When it comes to large charitable gifts the IRS and the courts are very strict on following the law. As the following couple found out, even if they should undervalue the gift; therefore, cheating themselves of a tax deduction ($4 million), they could lose big time by not paying attention to the rules. The penalty for not properly documenting donations properly is, in most cases, a complete disallowance of the deduction.
The most recent Tax Court case shows the folly of a “sophisticated” taxpayer not following the rules costing them a charitable deduction in excess of $4 million.
Here is a summary of the facts. The taxpayer owned several pieces of property located in the Sacramento, CA area. In 2003, the taxpayers created a charitable remainder trust and donated the property to the trust. In preparing their income tax return, the taxpayer did not get a qualified appraisal for the property. The IRS audited the return and disallowed the charitable donation claimed. The Tax Court just ruled that the IRS was correct.

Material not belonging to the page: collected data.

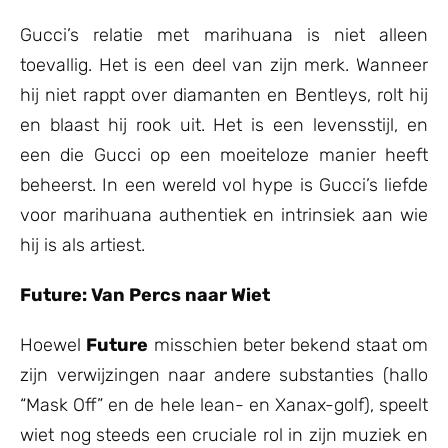
Gucci’s relatie met marihuana is niet alleen
toevallig. Het is een deel van zijn merk. Wanneer
hij niet rappt over diamanten en Bentleys, rolt hij
en blaast hij rook uit. Het is een levensstijl, en
een die Gucci op een moeiteloze manier heeft
beheerst. In een wereld vol hype is Gucci’s liefde
voor marihuana authentiek en intrinsiek aan wie
hij is als artiest.
Future: Van Percs naar Wiet
Hoewel
Future
misschien beter bekend staat om
zijn verwijzingen naar andere substanties (hallo
“Mask Off” en de hele lean- en Xanax-golf), speelt
wiet nog steeds een cruciale rol in zijn muziek en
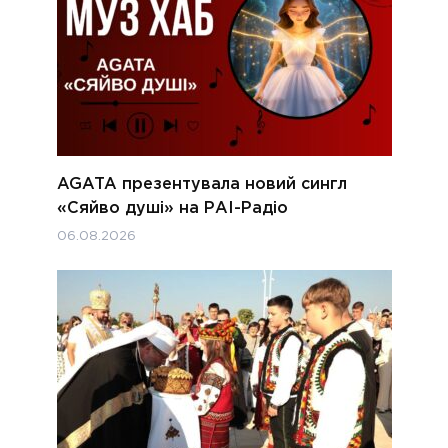
AGATA презентувала новий сингл
«Сяйво душі» на РАІ-Радіо
06.08.2026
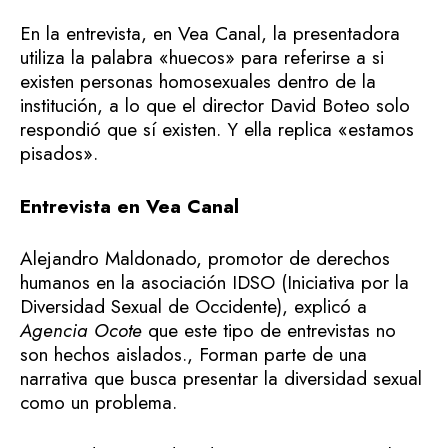
En la entrevista, en Vea Canal, la presentadora
utiliza la palabra «huecos» para referirse a si
existen personas homosexuales dentro de la
institución, a lo que el director David Boteo solo
respondió que sí existen. Y ella replica «estamos
pisados».
Entrevista en Vea Canal
Alejandro Maldonado, promotor de derechos
humanos en la asociación IDSO (Iniciativa por la
Diversidad Sexual de Occidente), explicó a
Agencia Ocote
que este tipo de entrevistas no
son hechos aislados., Forman parte de una
narrativa que busca presentar la diversidad sexual
como un problema.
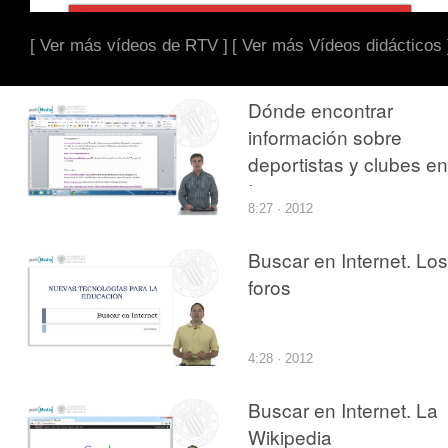
[ Ver más vídeos de RTV ]
[ Ver más Vídeos didácticos 
Dónde encontrar
información sobre
deportistas y clubes en
Internet
8:27 · 2012
Buscar en Internet. Los
foros
4:28 · 2012
Buscar en Internet. La
Wikipedia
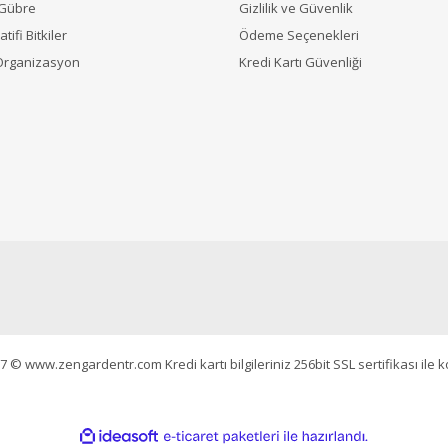
 Gübre
Gizlilik ve Güvenlik
tifi Bitkiler
Ödeme Seçenekleri
Organizasyon
Kredi Kartı Güvenliği
7 © www.zengardentr.com Kredi kartı bilgileriniz 256bit SSL sertifikası ile 
ile
ideasoft
e-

The interesting part of this case is that the IRS really did not have an argument with the valuation done by the taxpayer. As a matter of fact, they basically conceded that the value was most likely higher than what the taxpayer claimed. However, the taxpayer filled out the form, did not read the instructions and had his entire donation amount disallowed. A qualified appraisal would have probably cost the taxpayer about $5-10,000. This would have allowed the donation and probably saved the taxpayer easily $2 million or more in taxes.